Most Florida medical malpractice claims involve a medical professional and their patient. Yet some cases have raised the issue of whether other people can bring a claim against a medical professional where the plaintiff suffered an injury because of the professional’s negligent professional conduct.
In May 2016, a man was driving his truck on a highway when he crashed with a horse-drawn hay trailer, killing one passenger and injuring the other four passengers. In April 2015, the man had been declared blind and instructed not to drive. However, about six weeks before the crash, a doctor told the man that his vision had improved, and that could drive, with some restrictions. After the collision, the plaintiffs argued that the doctor was liable for their injuries because the man’s vision was still below the minimum vision standards required to drive according to state law. The plaintiffs argued that the doctor owed a duty to the injured parties to warn the man that his vision did not meet the standards to drive under state law.

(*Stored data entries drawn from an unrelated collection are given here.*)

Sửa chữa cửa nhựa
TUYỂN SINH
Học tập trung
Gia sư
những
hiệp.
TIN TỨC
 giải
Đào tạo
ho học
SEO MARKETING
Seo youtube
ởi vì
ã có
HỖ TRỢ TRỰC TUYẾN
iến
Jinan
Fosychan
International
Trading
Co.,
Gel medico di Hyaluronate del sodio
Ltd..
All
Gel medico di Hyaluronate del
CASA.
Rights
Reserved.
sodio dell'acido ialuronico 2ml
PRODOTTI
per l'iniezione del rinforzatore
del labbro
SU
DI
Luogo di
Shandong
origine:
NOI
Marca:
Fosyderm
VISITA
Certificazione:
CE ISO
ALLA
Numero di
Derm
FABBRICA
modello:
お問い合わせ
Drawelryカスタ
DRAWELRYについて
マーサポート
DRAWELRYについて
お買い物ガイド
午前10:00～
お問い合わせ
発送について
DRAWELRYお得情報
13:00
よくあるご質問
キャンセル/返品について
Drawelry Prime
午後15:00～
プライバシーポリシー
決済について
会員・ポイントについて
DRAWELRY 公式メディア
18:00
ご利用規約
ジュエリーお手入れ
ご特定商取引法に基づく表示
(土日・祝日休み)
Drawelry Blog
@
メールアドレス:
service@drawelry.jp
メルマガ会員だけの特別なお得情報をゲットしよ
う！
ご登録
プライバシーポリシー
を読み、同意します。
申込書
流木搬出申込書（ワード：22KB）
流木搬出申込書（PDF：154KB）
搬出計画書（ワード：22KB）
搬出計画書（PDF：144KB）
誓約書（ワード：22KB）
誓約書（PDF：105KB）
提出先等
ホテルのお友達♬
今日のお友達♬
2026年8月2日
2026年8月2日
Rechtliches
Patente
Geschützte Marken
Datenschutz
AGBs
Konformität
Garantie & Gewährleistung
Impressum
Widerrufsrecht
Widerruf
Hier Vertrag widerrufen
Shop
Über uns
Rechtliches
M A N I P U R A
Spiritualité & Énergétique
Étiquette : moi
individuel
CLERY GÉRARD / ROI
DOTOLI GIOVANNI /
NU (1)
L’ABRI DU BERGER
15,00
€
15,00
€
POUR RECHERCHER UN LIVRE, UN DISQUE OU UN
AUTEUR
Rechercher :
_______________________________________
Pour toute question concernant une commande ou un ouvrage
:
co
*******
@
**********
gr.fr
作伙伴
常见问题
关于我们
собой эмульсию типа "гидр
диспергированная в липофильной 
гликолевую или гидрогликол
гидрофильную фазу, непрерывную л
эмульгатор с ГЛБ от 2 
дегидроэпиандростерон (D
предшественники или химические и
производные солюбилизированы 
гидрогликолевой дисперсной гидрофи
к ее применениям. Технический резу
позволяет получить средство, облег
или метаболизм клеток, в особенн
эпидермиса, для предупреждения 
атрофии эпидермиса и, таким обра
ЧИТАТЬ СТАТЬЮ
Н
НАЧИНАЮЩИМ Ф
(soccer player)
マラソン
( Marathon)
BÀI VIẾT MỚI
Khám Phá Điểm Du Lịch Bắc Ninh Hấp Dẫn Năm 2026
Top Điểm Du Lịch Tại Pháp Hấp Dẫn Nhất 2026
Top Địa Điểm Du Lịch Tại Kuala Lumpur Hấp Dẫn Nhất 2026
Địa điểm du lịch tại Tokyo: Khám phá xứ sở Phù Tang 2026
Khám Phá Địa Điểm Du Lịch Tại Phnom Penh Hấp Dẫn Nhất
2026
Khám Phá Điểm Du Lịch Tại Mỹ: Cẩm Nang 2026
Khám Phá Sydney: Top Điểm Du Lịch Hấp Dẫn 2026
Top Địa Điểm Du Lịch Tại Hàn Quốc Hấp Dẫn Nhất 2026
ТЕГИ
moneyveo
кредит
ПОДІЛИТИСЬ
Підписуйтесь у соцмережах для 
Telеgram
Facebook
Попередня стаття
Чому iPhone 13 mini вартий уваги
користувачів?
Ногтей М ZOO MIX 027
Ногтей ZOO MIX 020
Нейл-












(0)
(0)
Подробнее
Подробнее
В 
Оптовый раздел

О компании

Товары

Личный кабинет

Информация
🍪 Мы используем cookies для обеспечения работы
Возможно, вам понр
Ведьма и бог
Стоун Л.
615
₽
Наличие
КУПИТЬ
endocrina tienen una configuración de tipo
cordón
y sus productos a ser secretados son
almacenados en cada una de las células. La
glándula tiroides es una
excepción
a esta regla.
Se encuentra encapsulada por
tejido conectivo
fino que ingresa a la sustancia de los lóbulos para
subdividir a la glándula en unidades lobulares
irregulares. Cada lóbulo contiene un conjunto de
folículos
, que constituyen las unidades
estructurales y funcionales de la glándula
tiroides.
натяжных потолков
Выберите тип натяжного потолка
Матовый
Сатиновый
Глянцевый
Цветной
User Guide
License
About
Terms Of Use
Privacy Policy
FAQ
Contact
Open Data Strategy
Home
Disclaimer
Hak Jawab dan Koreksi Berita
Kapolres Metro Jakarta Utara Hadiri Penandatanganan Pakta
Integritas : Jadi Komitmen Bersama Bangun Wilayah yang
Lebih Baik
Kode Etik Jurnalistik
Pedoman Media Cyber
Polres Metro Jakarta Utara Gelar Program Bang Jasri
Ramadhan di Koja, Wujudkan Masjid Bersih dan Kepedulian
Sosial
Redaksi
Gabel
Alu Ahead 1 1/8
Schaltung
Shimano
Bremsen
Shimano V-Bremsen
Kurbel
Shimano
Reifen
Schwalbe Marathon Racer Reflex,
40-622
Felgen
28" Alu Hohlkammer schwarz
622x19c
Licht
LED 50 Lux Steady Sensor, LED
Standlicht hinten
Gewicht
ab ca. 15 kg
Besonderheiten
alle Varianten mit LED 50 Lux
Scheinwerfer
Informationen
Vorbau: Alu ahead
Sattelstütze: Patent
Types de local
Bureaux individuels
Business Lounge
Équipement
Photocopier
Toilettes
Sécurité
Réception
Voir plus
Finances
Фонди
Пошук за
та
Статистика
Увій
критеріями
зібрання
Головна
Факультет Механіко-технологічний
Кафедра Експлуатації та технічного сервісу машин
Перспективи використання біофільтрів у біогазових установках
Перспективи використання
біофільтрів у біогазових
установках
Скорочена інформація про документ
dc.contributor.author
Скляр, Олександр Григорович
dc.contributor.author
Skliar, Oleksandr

In that case, the court considered whether the doctor could be held liable in such cases. The court found that it was somewhat foreseeable that a person who drivers with impaired vision might cause a car accident. However, the eye doctor did not treat or provide medication to the patient that led to his vision impairment. In addition, the court found the public policy concerns persuasive, such as how the imposition of a duty might affect the doctor-patient relationship, and such a duty would lead to higher health care costs. Therefore, the court found a doctor does not have a duty to third parties based on a doctor’s failure to warn a patient about driving risks resulting from the patient’s medical condition. However, the court found that the injured passengers could still sue the doctor because the driver had agreed to assign his medical malpractice claim and any recovery to the injured passengers.